The winner for “Best Music Series” was the Contemporary Museum’s Mobtown Modern. While this is clearly a very deserving choice, it’s also surprising. I would have expected a rock music series to win, or—if an instrumental series—the famous Baltimore Symphony or some other large arts organization. Mobtown Modern is presenting a wide range of heady experimental music (to give an idea as to the range, their first two events of this season move from an all-Ligeti concert to Corey Dargel’s Removable Parts), but in a user-friendly manner that eschews the normal classical concert trappings, inviting all audiences to share in the experience. Their concerts are favorites among all types of musicians and also visual artists and writers, creating a buzz that extends far beyond the typical classical music aficionados.

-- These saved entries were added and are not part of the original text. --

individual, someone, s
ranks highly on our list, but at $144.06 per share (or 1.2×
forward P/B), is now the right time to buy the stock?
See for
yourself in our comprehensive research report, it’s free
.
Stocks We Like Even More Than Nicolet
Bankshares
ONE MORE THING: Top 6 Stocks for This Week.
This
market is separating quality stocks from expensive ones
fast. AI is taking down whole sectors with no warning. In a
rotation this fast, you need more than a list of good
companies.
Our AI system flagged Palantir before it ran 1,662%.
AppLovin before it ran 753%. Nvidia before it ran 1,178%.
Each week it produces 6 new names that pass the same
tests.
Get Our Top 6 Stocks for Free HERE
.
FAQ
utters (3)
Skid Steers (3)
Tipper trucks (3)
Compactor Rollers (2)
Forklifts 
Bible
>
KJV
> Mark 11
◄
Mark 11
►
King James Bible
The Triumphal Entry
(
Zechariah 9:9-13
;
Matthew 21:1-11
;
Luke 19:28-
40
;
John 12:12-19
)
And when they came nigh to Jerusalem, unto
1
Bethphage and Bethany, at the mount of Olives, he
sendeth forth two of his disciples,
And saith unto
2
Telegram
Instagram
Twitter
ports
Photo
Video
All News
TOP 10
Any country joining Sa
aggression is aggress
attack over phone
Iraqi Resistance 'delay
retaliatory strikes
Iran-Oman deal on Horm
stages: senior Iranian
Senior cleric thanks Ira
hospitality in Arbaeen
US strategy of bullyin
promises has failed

Winning for “Best Band” was the Out of Your Head Collective, a weekly free improvisation series that meets every Tuesday night to give free concerts. Each week a new trio or quartet forms, plays together, and disbands. On any given Tuesday, you might hear Susan Alcorn on steel pedal guitar or Kevin Gift on electric piano or Will Redman on drums or Erik Spangler on turntables or any combination of dozens of players. (I play toy piano with them every once in a while.) To me, this choice seemed even more surprising. I would have expected that the best band would be a popular group playing the local bar scene; one that was releasing DIY CDs and nearing major-label status. Instead, the readers chose the oddest, most experimental collective possible.

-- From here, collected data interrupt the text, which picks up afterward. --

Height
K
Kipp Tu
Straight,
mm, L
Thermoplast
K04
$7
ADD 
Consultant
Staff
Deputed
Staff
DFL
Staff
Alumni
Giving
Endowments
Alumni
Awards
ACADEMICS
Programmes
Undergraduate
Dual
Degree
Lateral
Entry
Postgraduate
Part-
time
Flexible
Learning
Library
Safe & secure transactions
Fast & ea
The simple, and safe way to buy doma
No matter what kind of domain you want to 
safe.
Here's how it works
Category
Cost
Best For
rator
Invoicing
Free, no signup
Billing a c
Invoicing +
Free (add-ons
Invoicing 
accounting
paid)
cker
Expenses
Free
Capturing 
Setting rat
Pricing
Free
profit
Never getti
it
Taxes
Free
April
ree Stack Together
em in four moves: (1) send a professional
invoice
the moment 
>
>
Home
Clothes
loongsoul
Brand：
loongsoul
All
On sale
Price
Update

The winning “Best Live Band” was Soul Cannon, a group that toured with Ruby Fulton and George Lam’s organization “Rhymes with Opera” last year, performing the world premiere of an opera by (recent NewMusicBox contributor and fabulous composer) Jenny Olivia Johnson. This group straddles the rarely explored liminal space between hip-hop and avant-garde music, an area in which the experimental beatboxer Shodekeh also thrives. While a bit less shocking, this choice again shows how the Baltimore scene explodes through genre divisions and that audiences seem to value the more interesting acts within each genre.

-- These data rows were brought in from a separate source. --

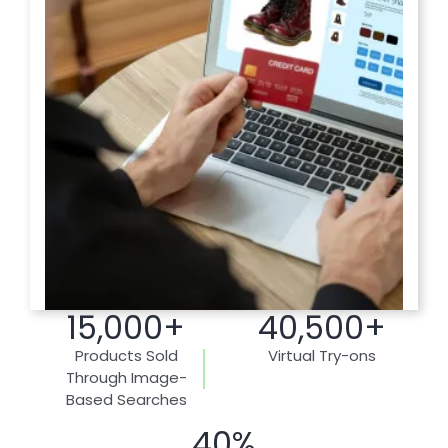
15,000+
40,500+
Products Sold
Virtual Try-ons
Through Image-
Based Searches
40%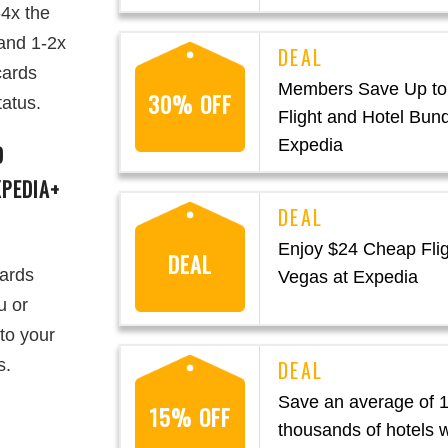
-4x the
 and 1-2x
cards
Members Save Up to
30% OFF
tatus.
Flight and Hotel Bund
Expedia
D
PEDIA+
Enjoy $24 Cheap Flig
DEAL
wards
Vegas at Expedia
u or
to your
s.
Save an average of 
15% OFF
thousands of hotels 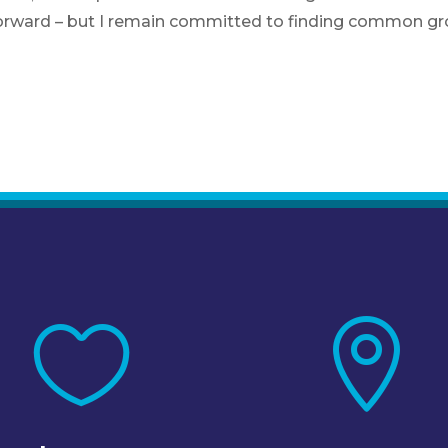
orward – but I remain committed to finding common gro

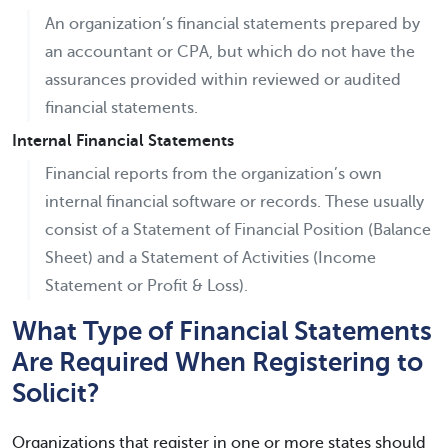
An organization’s financial statements prepared by
an accountant or CPA, but which do not have the
assurances provided within reviewed or audited
financial statements.
Internal Financial Statements
Financial reports from the organization’s own
internal financial software or records. These usually
consist of a Statement of Financial Position (Balance
Sheet) and a Statement of Activities (Income
Statement or Profit & Loss).
What Type of Financial Statements
Are Required When Registering to
Solicit?
Organizations that register in one or more states should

The “Best Promoter” was Bernard Lyons of Creative Differences, who continually brings the best in experimental jazz music to the Baltimore area. The “Best Underground Music Venue” was the Copycat building, associated with the Maryland Institute College of Art. The “Best Multipurpose Player” was the Windup Space, where Out of Your Head performs weekly and where Mobtown Modern will be presenting their concerts this year.
I cannot think of any other city in the U.S. in which audiences are as supportive of its experimental arts scenes. These awards give me great hope for the future of freaky fun and fascinating music in Baltimore. Charm City indeed! All that’s left is for outsiders to come here to sample our wonderful offerings.